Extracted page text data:
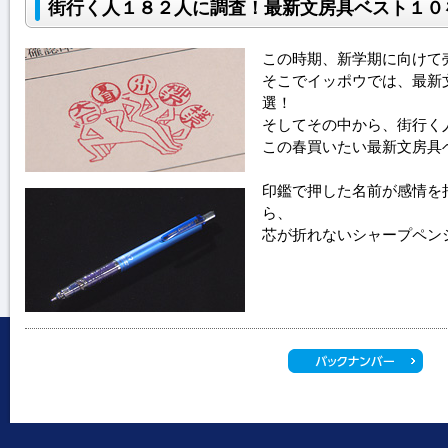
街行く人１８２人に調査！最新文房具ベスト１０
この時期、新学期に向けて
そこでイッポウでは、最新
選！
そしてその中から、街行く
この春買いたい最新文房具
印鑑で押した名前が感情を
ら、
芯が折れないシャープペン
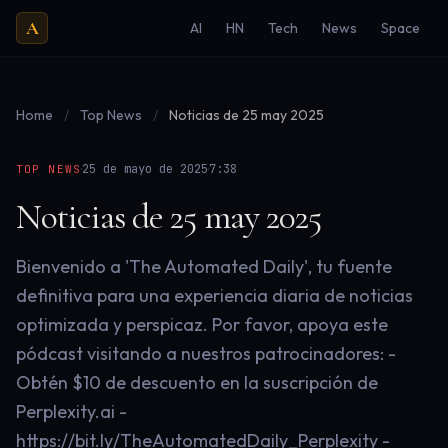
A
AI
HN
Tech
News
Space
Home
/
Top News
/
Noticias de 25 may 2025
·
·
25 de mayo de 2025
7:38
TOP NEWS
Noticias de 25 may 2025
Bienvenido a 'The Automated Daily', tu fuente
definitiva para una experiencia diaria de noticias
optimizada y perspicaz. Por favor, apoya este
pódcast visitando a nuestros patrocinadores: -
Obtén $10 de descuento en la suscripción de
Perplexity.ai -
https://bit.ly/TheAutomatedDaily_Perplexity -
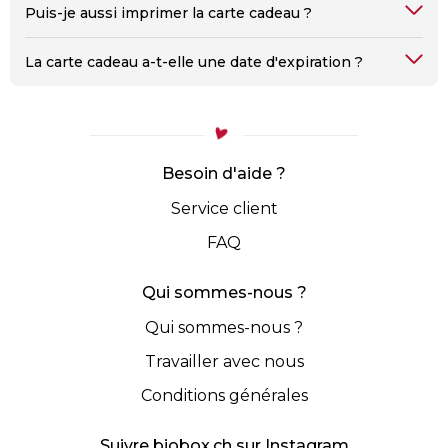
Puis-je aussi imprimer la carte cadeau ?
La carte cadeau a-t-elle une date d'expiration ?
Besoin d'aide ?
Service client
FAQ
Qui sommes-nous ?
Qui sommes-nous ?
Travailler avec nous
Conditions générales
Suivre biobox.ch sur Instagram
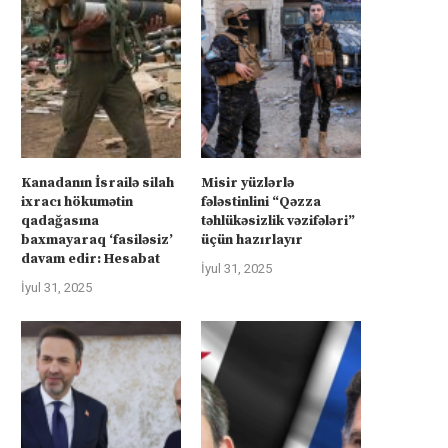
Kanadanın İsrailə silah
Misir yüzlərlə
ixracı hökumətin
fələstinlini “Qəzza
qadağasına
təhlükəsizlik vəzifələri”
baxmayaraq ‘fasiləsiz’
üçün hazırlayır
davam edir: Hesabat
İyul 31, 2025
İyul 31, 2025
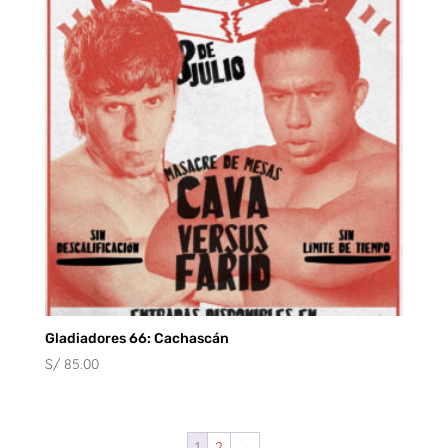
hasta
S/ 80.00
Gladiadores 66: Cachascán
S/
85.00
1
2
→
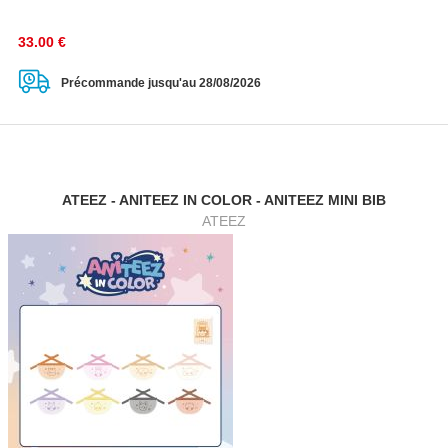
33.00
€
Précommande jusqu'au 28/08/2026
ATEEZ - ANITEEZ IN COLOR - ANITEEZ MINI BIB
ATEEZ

PROBLEM DESCRIPTION: The records above should be written out in full and unchanged, except that pictures are dropped.

TASK ANSWER:
街行く人１８２人に調査！最新文房具ベスト１０
この時期、新学期に向けて
そこでイッポウでは、最新
選！
そしてその中から、街行く
この春買いたい最新文房具
印鑑で押した名前が感情を
ら、
芯が折れないシャープペン
A
AI
HN
Tech
News
Space
Home
/
Top News
/
Noticias de 25 may 2025
·
·
25 de mayo de 2025
7:38
TOP NEWS
Noticias de 25 may 2025
Bienvenido a 'The Automated Daily', tu fuente
definitiva para una experiencia diaria de noticias
optimizada y perspicaz. Por favor, apoya este
pódcast visitando a nuestros patrocinadores: -
Obtén $10 de descuento en la suscripción de
Perplexity.ai -
https://bit.ly/TheAutomatedDaily_Perplexity -
Puis-je aussi imprimer la carte cadeau ?
La carte cadeau a-t-elle une date d'expiration ?
Besoin d'aide ?
Service client
FAQ
Qui sommes-nous ?
Qui sommes-nous ?
Travailler avec nous
Conditions générales
Suivre biobox.ch sur Instagram
Kanadanın İsrailə silah
Misir yüzlərlə
ixracı hökumətin
fələstinlini “Qəzza
qadağasına
təhlükəsizlik vəzifələri”
baxmayaraq ‘fasiləsiz’
üçün hazırlayır
davam edir: Hesabat
İyul 31, 2025
İyul 31, 2025
hasta
S/ 80.00
Gladiadores 66: Cachascán
S/
85.00
1
2
→
33.00
€
Précommande jusqu'au 28/08/2026
ATEEZ - ANITEEZ IN COLOR - ANITEEZ MINI BIB
ATEEZ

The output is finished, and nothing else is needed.